FOR IMMEDIATE LAUNCH Sept. 3, 2013
BL MINGTON, Ind. — Ground-breaking new research from a group of evolutionary biologists at Indiana University shows the very first time how asexual lineages of the species are d med certainly not from an extended, sluggish accumulation of the latest mutations, but alternatively from fast-paced gene conversion procedures that merely unmask pre-existing deleterious recessive mutations.
Photo by Indiana University
Distinguished Professor of Biology Michael Lynch
Geneticists have long bet in the popularity of intimate reproduction over asexual reproduction situated in a big part on the method called Muller’s ratchet, the device through which a genome accrues deleterious and irreversible mutations following the host system has lost its capacity to carry out of the essential gene-shuffling task of recombination.

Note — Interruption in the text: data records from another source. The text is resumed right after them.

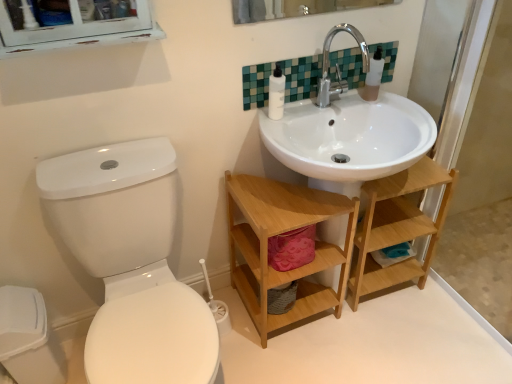 Question: Considering the relative sizes of transparent plastic soap dispenser at upper right and green mosaic tile at upper center in the image provided, is transparent plastic soap dispenser at upper right smaller than green mosaic tile at upper center?

Choices:
 (A) yes
 (B) no

Answer: (A)

Question: Would you say transparent plastic soap dispenser at upper right contains green mosaic tile at upper center?

Choices:
 (A) no
 (B) yes

Answer: (A)

Question: From the image's perspective, is transparent plastic soap dispenser at upper right below green mosaic tile at upper center?

Choices:
 (A) no
 (B) yes

Answer: (A)

Question: Does transparent plastic soap dispenser at upper right have a lesser height compared to green mosaic tile at upper center?

Choices:
 (A) no
 (B) yes

Answer: (A)

Question: From the image's perspective, is transparent plastic soap dispenser at upper right located above green mosaic tile at upper center?

Choices:
 (A) no
 (B) yes

Answer: (B)

Question: Is transparent plastic soap dispenser at upper right closer to the viewer compared to green mosaic tile at upper center?

Choices:
 (A) yes
 (B) no

Answer: (B)

Question: Is silver metallic faucet at upper center smaller than white plastic bottle at upper center?

Choices:
 (A) yes
 (B) no

Answer: (B)

Question: Is white plastic bottle at upper center at the back of silver metallic faucet at upper center?

Choices:
 (A) no
 (B) yes

Answer: (A)

Question: Is silver metallic faucet at upper center at the left side of white plastic bottle at upper center?

Choices:
 (A) no
 (B) yes

Answer: (A)

Question: Considering the relative sizes of silver metallic faucet at upper center and white plastic bottle at upper center in the image provided, is silver metallic faucet at upper center wider than white plastic bottle at upper center?

Choices:
 (A) no
 (B) yes

Answer: (B)

Question: Could you tell me if silver metallic faucet at upper center is facing white plastic bottle at upper center?

Choices:
 (A) no
 (B) yes

Answer: (A)

Question: Can you confirm if silver metallic faucet at upper center is thinner than white plastic bottle at upper center?

Choices:
 (A) no
 (B) yes

Answer: (A)

Question: Is silver metallic faucet at upper center smaller than transparent plastic soap dispenser at upper right?

Choices:
 (A) no
 (B) yes

Answer: (A)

The work that is new the laboratory of IU Distinguished Professor of Biology Michael Lynch rather shows that most deleterious DNA sequences adding to the extinction procedure are now contained in the intimate ancestors, albeit in recessive type, and just become uncovered via fast-paced gene transformation and deletion procedures that prevent the fit genes from a single associated with the parental chromosomes.
A model organism for the study of reproduction that is more commonly known as the water flea, the team discovered that every asexual genotype shared common combinations of alleles for two different chromosomes transmitted by asexual males without recombination after sequencing the entire genomes of 11 sexual and 11 asexual genotypes of Daphnia pulex. Continue reading “Contagious asexuality’ is principal in intimate genotypes”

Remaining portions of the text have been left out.